Soon, they're ready for attack. Neffi has weaved a large net lined with spikes across the entrance to the valley to keep the Garthim out. It keeps them at bay, but soon they break through it, and the battle begins. It's a difficult fight, but the Garthim aren't used to being stood up to, so they become confused, and eventually retreat. SkekLach observes all of this, and vows that he shall be the one to take revenge.

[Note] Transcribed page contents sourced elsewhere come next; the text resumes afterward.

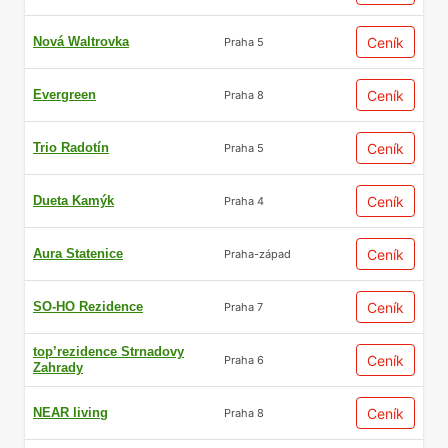
Nová Waltrovka
Ceník
Praha 5
Evergreen
Ceník
Praha 8
Trio Radotín
Ceník
Praha 5
Dueta Kamýk
Ceník
Praha 4
Aura Statenice
Ceník
Praha-západ
SO-HO Rezidence
Ceník
Praha 7
top’rezidence Strnadovy
Ceník
Praha 6
Zahrady
NEAR living
Ceník
Praha 8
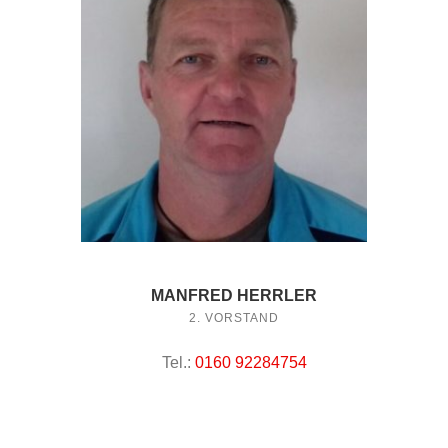
MANFRED HERRLER
2. VORSTAND
Tel.:
0160 92284754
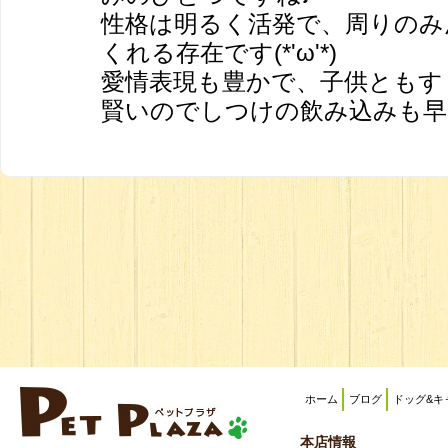
性格は明るく活発で、周りのみ
くれる存在です(*'ω'*)
愛情表現も豊かで、子供ともす
賢いのでしつけの飲み込みも早
ホーム
ブログ
ドッグ&キ
本店情報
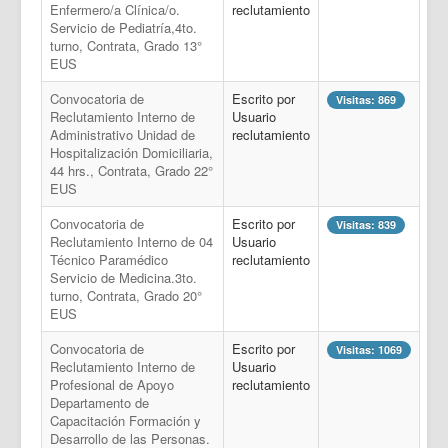
Enfermero/a Clínica/o.
reclutamiento
Servicio de Pediatría,4to.
turno, Contrata, Grado 13°
EUS
Convocatoria de
Escrito por
Visitas: 869
Reclutamiento Interno de
Usuario
Administrativo Unidad de
reclutamiento
Hospitalización Domiciliaria,
44 hrs., Contrata, Grado 22°
EUS
Convocatoria de
Escrito por
Visitas: 839
Reclutamiento Interno de 04
Usuario
Técnico Paramédico
reclutamiento
Servicio de Medicina.3to.
turno, Contrata, Grado 20°
EUS
Convocatoria de
Escrito por
Visitas: 1069
Reclutamiento Interno de
Usuario
Profesional de Apoyo
reclutamiento
Departamento de
Capacitación Formación y
Desarrollo de las Personas.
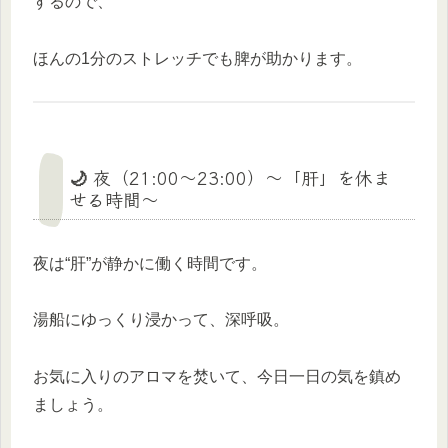
するので、
ほんの1分のストレッチでも脾が助かります。
🌙 夜（21:00〜23:00）〜「肝」を休ま
せる時間〜
夜は“肝”が静かに働く時間です。
湯船にゆっくり浸かって、深呼吸。
お気に入りのアロマを焚いて、今日一日の気を鎮め
ましょう。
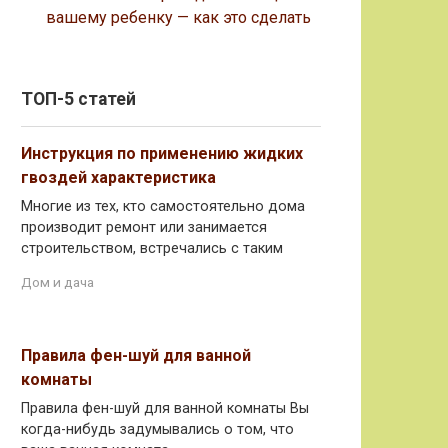
вашему ребенку — как это сделать
ТОП-5 статей
Инструкция по применению жидких
гвоздей характеристика
Многие из тех, кто самостоятельно дома
производит ремонт или занимается
строительством, встречались с таким
Дом и дача
Правила фен-шуй для ванной
комнаты
Правила фен-шуй для ванной комнаты Вы
когда-нибудь задумывались о том, что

The battle won for now, Lahr explains to the village that their victory was a matter of "doing what you can". Lahr and Neffi then decide to go to Dark Castle to rescue the other Gelflings.

==Characters==

The General skekVar, as seen in Legends of the Dark Crystal Vol. 1: The Garthim Wars

The Collector skekLach, as seen in Legends of the Dark Crystal Vol. 1: The Garthim Wars

Lahr - The protagonist. He's a Gelfling shepherd and musician whose village is ransacked by Garthim. He's the first Gelfling to have ever killed a Garthim. He's strong and compassionate, and has a way with words. He's regarded as brave by the other Gelflings, but he doesn't see it as bravery so much as "doing what you can". He has a small, dog-like pet named Whouf, as well as a herd of large Mounders, large apelike creatures that resemble grassy hills with trees growing out of them when they sleep.

Neffi - A female Gelfling that accompanies Lahr. She was a weaver in her old village, which also came under Garthim attack. She's kind and playful, and loves children. She is also very resourceful and courageous.

Belleg - A high-ranking elder of the Gelfling village in Namopo Valley. He's an older Gelfling, and also narrowly avoided a Garthim attack when he was young. He remembers a time when Gelfling and Skeksis were not enemies. He's an outspoken leader, and is not above playing with some of the children and showing off on the battlefield.

Vhant - An elder that helps lead the battle against the Garthim. He's a stern and stoic leader, more soft-spoken than the other elders, such as Belleg. He is killed during the Garthim battle at the end of Volume 1.

Kelsee - A female Gelfling that acts as a lookout for Namopo Valley, and later commands an aerial unit to combat the Garthim. She's very energetic and carefree, and is a strong leader of the aerial command.

Smeeshun - A small Gelfling child that Elder Belleg has taken under his wing. He's very brave and headstrong, and wants to help however he can. He's given the responsibility of hiding the village children.

SkekSo - The Skeksis Emperor. He is advanced in age, and thus concerned about the supply of Gelfling essence, which grants youth. Vindictive and calculating, he is also wary of other Skeksis trying to usurp him.

SkekVar - A general in the Skeksis army. He has a strong sense of honour and is loyal to the emperor, but also rather defensive.

SkekTek - The head Skeksis scientist. He's in charge of harvesting Gelfling essence and creating the Garthim. He's a bit of a hermit, and also naïve and easy to manipulate.

SkekLach - A Skeksis who is in charge of collecting Gelflings. He blackmails SkekTek into servitude by taking Gelfling essence, which is only supposed to be given to the emperor. He's hungry for power, and is constantly scheming to get ahead, and to take revenge on the Gelflings.

UrSen - An urRu/Mystic Monk who narrates the story. He is SkekLach's mystic counterpart.

==Critical reception==
The first volume of Legends of the Dark Crystal was received favourably by critics, earning a score of 9.7 out of 10 by IGN.

==Volume 2: Trial by Fire==
Legends of the Dark Crystal was to be a three-volume series, similar to its sister series Return to Labyrinth. In the third volume of Return to Labyrinth, there was a sneak peek of the artwork for the second volume of Legends of the Dark Crystal. Volume 2, Trial by Fire, was released on August 3, 2010 and finished the story; the third volume having been cancelled.